Data to use:
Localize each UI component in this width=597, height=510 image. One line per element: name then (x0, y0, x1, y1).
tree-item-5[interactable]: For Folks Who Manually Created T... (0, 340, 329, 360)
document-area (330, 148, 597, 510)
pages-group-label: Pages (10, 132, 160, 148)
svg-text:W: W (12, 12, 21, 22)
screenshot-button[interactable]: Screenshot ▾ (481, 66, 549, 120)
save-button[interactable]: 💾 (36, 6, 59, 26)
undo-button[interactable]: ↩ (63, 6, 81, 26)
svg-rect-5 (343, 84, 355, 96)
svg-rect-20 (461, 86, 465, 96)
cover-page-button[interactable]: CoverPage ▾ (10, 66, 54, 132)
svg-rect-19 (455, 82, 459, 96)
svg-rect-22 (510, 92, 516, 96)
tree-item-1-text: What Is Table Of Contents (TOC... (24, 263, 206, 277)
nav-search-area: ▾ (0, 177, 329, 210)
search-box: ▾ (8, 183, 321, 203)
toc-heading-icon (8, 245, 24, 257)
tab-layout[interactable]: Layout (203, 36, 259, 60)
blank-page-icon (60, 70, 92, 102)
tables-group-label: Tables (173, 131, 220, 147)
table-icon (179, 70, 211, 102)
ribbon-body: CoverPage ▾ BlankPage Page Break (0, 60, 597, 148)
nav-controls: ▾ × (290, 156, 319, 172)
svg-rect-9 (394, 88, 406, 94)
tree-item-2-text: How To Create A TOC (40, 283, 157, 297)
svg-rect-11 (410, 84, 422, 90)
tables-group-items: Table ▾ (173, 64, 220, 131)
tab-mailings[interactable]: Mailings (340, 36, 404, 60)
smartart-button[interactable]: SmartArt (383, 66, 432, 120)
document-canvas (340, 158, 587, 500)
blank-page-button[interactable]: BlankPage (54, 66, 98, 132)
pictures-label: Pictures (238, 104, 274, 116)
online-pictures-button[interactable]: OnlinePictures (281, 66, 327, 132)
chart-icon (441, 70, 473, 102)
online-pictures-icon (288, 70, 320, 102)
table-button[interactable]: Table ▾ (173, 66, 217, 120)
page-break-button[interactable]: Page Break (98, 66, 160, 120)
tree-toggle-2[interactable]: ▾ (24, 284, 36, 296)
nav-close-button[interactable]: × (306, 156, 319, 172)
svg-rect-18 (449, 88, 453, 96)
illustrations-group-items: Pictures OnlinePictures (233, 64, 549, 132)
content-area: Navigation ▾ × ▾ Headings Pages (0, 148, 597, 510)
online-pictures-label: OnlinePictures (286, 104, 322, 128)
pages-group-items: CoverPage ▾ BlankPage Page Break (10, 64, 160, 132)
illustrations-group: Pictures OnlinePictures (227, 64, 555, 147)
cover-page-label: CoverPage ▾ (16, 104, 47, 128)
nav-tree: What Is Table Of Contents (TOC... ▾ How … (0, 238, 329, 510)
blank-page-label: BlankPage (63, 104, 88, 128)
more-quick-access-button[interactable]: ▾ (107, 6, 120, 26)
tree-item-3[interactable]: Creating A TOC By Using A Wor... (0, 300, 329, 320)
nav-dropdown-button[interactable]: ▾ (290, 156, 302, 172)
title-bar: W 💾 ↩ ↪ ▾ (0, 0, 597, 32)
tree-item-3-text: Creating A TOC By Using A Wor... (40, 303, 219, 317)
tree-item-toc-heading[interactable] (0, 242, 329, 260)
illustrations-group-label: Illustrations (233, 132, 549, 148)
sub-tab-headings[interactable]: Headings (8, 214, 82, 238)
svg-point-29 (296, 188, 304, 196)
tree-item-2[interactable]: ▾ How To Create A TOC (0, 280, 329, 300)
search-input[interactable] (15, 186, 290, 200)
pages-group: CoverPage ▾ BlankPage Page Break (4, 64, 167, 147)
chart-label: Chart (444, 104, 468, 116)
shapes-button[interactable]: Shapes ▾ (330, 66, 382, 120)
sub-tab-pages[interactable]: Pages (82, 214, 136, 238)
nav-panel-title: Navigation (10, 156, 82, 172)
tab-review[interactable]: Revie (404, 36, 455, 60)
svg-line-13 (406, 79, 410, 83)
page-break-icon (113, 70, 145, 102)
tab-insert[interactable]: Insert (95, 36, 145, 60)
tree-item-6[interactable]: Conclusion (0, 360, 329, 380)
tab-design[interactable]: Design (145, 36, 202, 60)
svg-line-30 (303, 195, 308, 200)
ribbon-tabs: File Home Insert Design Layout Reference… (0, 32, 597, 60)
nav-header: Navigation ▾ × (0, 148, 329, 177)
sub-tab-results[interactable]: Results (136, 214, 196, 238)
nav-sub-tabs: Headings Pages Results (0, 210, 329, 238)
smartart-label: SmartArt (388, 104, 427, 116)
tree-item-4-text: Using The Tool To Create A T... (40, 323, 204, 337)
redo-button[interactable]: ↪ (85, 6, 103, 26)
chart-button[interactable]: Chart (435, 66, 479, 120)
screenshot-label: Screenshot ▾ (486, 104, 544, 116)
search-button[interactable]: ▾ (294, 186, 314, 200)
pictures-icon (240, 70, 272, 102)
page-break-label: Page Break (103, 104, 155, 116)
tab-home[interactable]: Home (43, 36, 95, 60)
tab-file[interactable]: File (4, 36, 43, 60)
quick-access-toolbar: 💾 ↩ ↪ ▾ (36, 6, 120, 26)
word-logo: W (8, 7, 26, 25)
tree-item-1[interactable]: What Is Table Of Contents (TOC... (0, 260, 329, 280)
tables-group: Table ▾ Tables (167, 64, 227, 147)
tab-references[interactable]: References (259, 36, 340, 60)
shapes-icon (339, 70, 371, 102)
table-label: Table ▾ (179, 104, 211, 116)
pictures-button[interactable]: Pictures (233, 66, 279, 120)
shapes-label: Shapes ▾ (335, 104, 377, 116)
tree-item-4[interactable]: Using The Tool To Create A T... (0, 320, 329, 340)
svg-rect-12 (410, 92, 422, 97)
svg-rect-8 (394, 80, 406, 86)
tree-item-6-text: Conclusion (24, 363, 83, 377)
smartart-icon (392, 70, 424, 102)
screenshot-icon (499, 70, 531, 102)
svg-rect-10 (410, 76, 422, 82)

What you are asked to do:
Please reproduce the entire listing. Keep it identical.

Task response:
Localize each UI component in this width=597, height=510 image. One line per element: name then (x0, y0, x1, y1).
tree-item-5[interactable]: For Folks Who Manually Created T... (0, 340, 329, 360)
document-area (330, 148, 597, 510)
pages-group-label: Pages (10, 132, 160, 148)
svg-text:W: W (12, 12, 21, 22)
screenshot-button[interactable]: Screenshot ▾ (481, 66, 549, 120)
save-button[interactable]: 💾 (36, 6, 59, 26)
undo-button[interactable]: ↩ (63, 6, 81, 26)
svg-rect-5 (343, 84, 355, 96)
svg-rect-20 (461, 86, 465, 96)
cover-page-button[interactable]: CoverPage ▾ (10, 66, 54, 132)
svg-rect-19 (455, 82, 459, 96)
svg-rect-22 (510, 92, 516, 96)
tree-item-1-text: What Is Table Of Contents (TOC... (24, 263, 206, 277)
nav-search-area: ▾ (0, 177, 329, 210)
search-box: ▾ (8, 183, 321, 203)
toc-heading-icon (8, 245, 24, 257)
tab-layout[interactable]: Layout (203, 36, 259, 60)
blank-page-icon (60, 70, 92, 102)
tables-group-label: Tables (173, 131, 220, 147)
table-icon (179, 70, 211, 102)
ribbon-body: CoverPage ▾ BlankPage Page Break (0, 60, 597, 148)
nav-controls: ▾ × (290, 156, 319, 172)
svg-rect-9 (394, 88, 406, 94)
tree-item-2-text: How To Create A TOC (40, 283, 157, 297)
svg-rect-11 (410, 84, 422, 90)
tables-group-items: Table ▾ (173, 64, 220, 131)
tab-mailings[interactable]: Mailings (340, 36, 404, 60)
smartart-button[interactable]: SmartArt (383, 66, 432, 120)
document-canvas (340, 158, 587, 500)
blank-page-button[interactable]: BlankPage (54, 66, 98, 132)
pictures-label: Pictures (238, 104, 274, 116)
online-pictures-button[interactable]: OnlinePictures (281, 66, 327, 132)
chart-icon (441, 70, 473, 102)
online-pictures-icon (288, 70, 320, 102)
table-button[interactable]: Table ▾ (173, 66, 217, 120)
page-break-button[interactable]: Page Break (98, 66, 160, 120)
tree-toggle-2[interactable]: ▾ (24, 284, 36, 296)
nav-close-button[interactable]: × (306, 156, 319, 172)
svg-rect-18 (449, 88, 453, 96)
illustrations-group-items: Pictures OnlinePictures (233, 64, 549, 132)
content-area: Navigation ▾ × ▾ Headings Pages (0, 148, 597, 510)
online-pictures-label: OnlinePictures (286, 104, 322, 128)
pages-group-items: CoverPage ▾ BlankPage Page Break (10, 64, 160, 132)
illustrations-group: Pictures OnlinePictures (227, 64, 555, 147)
cover-page-label: CoverPage ▾ (16, 104, 47, 128)
nav-tree: What Is Table Of Contents (TOC... ▾ How … (0, 238, 329, 510)
blank-page-label: BlankPage (63, 104, 88, 128)
more-quick-access-button[interactable]: ▾ (107, 6, 120, 26)
tree-item-3[interactable]: Creating A TOC By Using A Wor... (0, 300, 329, 320)
nav-dropdown-button[interactable]: ▾ (290, 156, 302, 172)
title-bar: W 💾 ↩ ↪ ▾ (0, 0, 597, 32)
tree-item-3-text: Creating A TOC By Using A Wor... (40, 303, 219, 317)
tree-item-toc-heading[interactable] (0, 242, 329, 260)
illustrations-group-label: Illustrations (233, 132, 549, 148)
sub-tab-headings[interactable]: Headings (8, 214, 82, 238)
svg-point-29 (296, 188, 304, 196)
tree-item-2[interactable]: ▾ How To Create A TOC (0, 280, 329, 300)
search-input[interactable] (15, 186, 290, 200)
pages-group: CoverPage ▾ BlankPage Page Break (4, 64, 167, 147)
chart-label: Chart (444, 104, 468, 116)
shapes-button[interactable]: Shapes ▾ (330, 66, 382, 120)
sub-tab-pages[interactable]: Pages (82, 214, 136, 238)
nav-panel-title: Navigation (10, 156, 82, 172)
tab-review[interactable]: Revie (404, 36, 455, 60)
svg-line-13 (406, 79, 410, 83)
page-break-icon (113, 70, 145, 102)
tab-insert[interactable]: Insert (95, 36, 145, 60)
tree-item-6[interactable]: Conclusion (0, 360, 329, 380)
tab-design[interactable]: Design (145, 36, 202, 60)
svg-line-30 (303, 195, 308, 200)
ribbon-tabs: File Home Insert Design Layout Reference… (0, 32, 597, 60)
nav-header: Navigation ▾ × (0, 148, 329, 177)
sub-tab-results[interactable]: Results (136, 214, 196, 238)
nav-sub-tabs: Headings Pages Results (0, 210, 329, 238)
smartart-label: SmartArt (388, 104, 427, 116)
tree-item-4-text: Using The Tool To Create A T... (40, 323, 204, 337)
redo-button[interactable]: ↪ (85, 6, 103, 26)
chart-button[interactable]: Chart (435, 66, 479, 120)
screenshot-label: Screenshot ▾ (486, 104, 544, 116)
search-button[interactable]: ▾ (294, 186, 314, 200)
pictures-icon (240, 70, 272, 102)
page-break-label: Page Break (103, 104, 155, 116)
tab-home[interactable]: Home (43, 36, 95, 60)
tab-file[interactable]: File (4, 36, 43, 60)
quick-access-toolbar: 💾 ↩ ↪ ▾ (36, 6, 120, 26)
word-logo: W (8, 7, 26, 25)
tree-item-1[interactable]: What Is Table Of Contents (TOC... (0, 260, 329, 280)
tables-group: Table ▾ Tables (167, 64, 227, 147)
tab-references[interactable]: References (259, 36, 340, 60)
shapes-icon (339, 70, 371, 102)
table-label: Table ▾ (179, 104, 211, 116)
pictures-button[interactable]: Pictures (233, 66, 279, 120)
shapes-label: Shapes ▾ (335, 104, 377, 116)
tree-item-4[interactable]: Using The Tool To Create A T... (0, 320, 329, 340)
svg-rect-12 (410, 92, 422, 97)
svg-rect-8 (394, 80, 406, 86)
tree-item-6-text: Conclusion (24, 363, 83, 377)
smartart-icon (392, 70, 424, 102)
screenshot-icon (499, 70, 531, 102)
svg-rect-10 (410, 76, 422, 82)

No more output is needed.